Walpole principal meets pope, receives anniversary blessing for school
WALPOLE -- Some of the students address him as "Holy Father," others "Your Holiness," others "Pope Leo XIV," and some simply "Pope Leo."
Some of their messages are colorful and scrawled, others written in immaculate print conforming closely to the lined paper. A few wrote poems. Some offered congratulations on being the first pope from the U.S. Most offered their prayers. Many drew doodles of themselves with Pope Leo XIV. Fifth grader Angela drew him with anime eyes.
"We have the same name, which is so cool!" wrote fourth grader Leo. "You are the pope in Rome, but I go to school. You are brave and strong, like a lion in a story. I try to be brave, but sometimes I worry."
Leo compared himself defending the goal during soccer games to how Pope Leo XIV defends the Catholic Church.
"We both try our best when we are playing our roles!" He wrote in green marker. "It's not easy being Leo, but we got this, my hero!"
The messages came from students at Blessed Sacrament School in Walpole, and were personally delivered to Pope Leo XIV by Principal Marilena Martucci and her assistant Alison Leary. The two women had a personal audience with the pope on March 11 to receive an apostolic blessing in honor of Blessed Sacrament's 60th anniversary.
"We were able to give the students a real connection with the pope, that the pope knows who they are," Martucci said. "They know that the pope is praying for them, for the students of Blessed Sacrament School in Walpole."
Martucci once attended a general audience with Pope St. John Paul II, but she had never hugged a pope until March 11.

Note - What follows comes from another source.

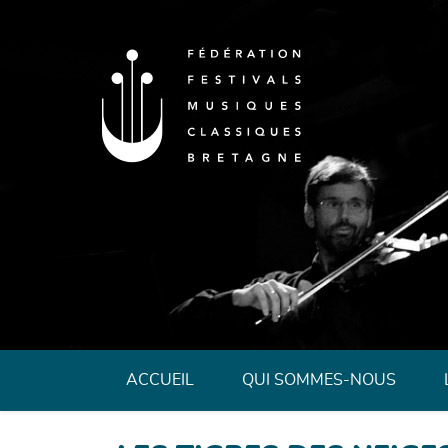
Fédération des 
ACCUEIL
QUI SOMMES-NOUS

"And he hugged me back," she said. "It was incredible, absolutely incredible, and I'll never forget it."
She released photos and a video of the meeting to the public after the school's 60th Anniversary Gala on April 11. The story has since been picked up by WCVB and ABC World News Tonight, bringing the school, which has 341 students from pre-K to eighth grade, to a national audience.
"I love the attention for the school because the kids do so much, the teachers do so much (and) the parents are amazing," Martucci said. "And for that recognition to be given on a national level is amazing, and if it helps Catholic schools in general and our school specifically, then that's just an added bonus."

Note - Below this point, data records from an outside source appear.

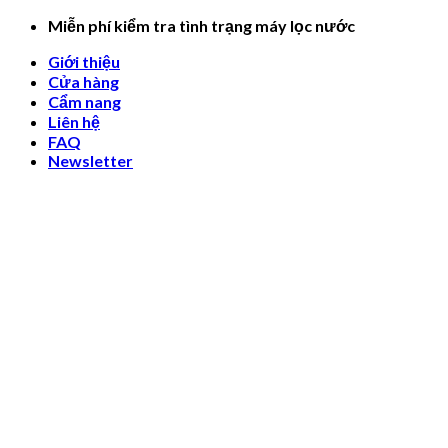
Skip
Miễn phí kiểm tra tình trạng máy lọc nước
to
Giới thiệu
content
Cửa hàng
Cẩm nang
Liên hệ
FAQ
Newsletter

She got the idea for the meeting when Pope Leo XIV announced the Jubilee Year of St. Francis, the patron saint of Blessed Sacrament School, in January. Martucci decided to send the pope an invitation to the school's 60th Anniversary Gala, in hopes of perhaps getting an apostolic blessing in return.

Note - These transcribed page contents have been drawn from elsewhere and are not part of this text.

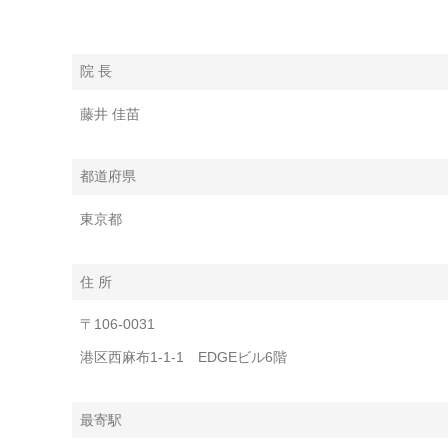
院 長
藤井 佳苗
都道府県
東京都
住 所
〒106-0031
港区西麻布1-1-1 EDGEビル6階
最寄駅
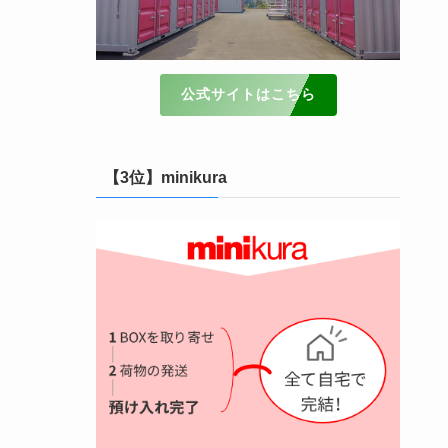
公式サイトはこちら
【3位】minikura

Eventually, she decided the best way to receive a blessing for the school would be to meet him in person. At first, Blessed Sacrament staff laughed -- except for Alison Leary, Martucci's assistant, who believed in her from the start. They reached out to Archbishop Richard G. Henning, other bishops, and everyone else they knew with Vatican connections. On Feb. 18, Ash Wednesday, Bishop Robert Reed told the school that he was able to secure tickets for an audience with Pope Leo XIV. When Martucci invited Leary to come to Rome with her, she couldn't say no.
"Just being in Rome itself, being in Vatican City, was mesmerizing," Leary said. "Meeting the pope is definitely a surreal experience, to the point that if we didn't have the photos it almost wouldn't seem like real life."
The students' messages for the pope were bound into a hardcover book and given as a personal gift to him.
"I presume it's in his bedroom and he reads it at night, but I don't know," Martucci joked.
Leary said that the pope was generous and "full of love."
"He was absolutely wonderful," Martucci said. "He was kind and funny, and it was a humbling and incredible experience."
While he had the gravitas of a pope, Martucci found him "very down-to-earth, very relatable."
"You felt that you were around someone that had an aura of kindness and goodness and authority," she said.
They talked about the school, the anniversary, the students, and "how wonderful Bishop Reed is." The pope also delivered a blessing to Blessed Sacrament and its students.
Upon returning to Walpole, the school received a handwritten apostolic blessing from Pope Leo XIV. The letter referenced specific pages of the book that the students had made for him.
"I'm sure he read it, and I'm sure he loved it as much as we loved making it for him," Martucci said.
Eighth grader Ayla Carchedi has attended Blessed Sacrament for 11 years, since she was in preschool. She wrote to Pope Leo XIV about the school, her friends, and the memories she made there.
"My whole life has been at BSS," she said. "So I wanted to talk about something that's really important to my life."
Eighth grader Kathryn Harris wrote about her pilgrimage to Italy in fall 2025, during the Jubilee Year.
"It was really moving to see all of the Catholic monuments," she said.
She attended a general audience with Pope Leo XIV while in Rome. Now, however, the pope knows her name, and knows that he is thinking about and praying for her and her classmates.
"I thought it was really special that I could write to him about how I went to see him in Italy," she said. "And it's really cool that now he knows that I was there, and he knows that I'm writing to him."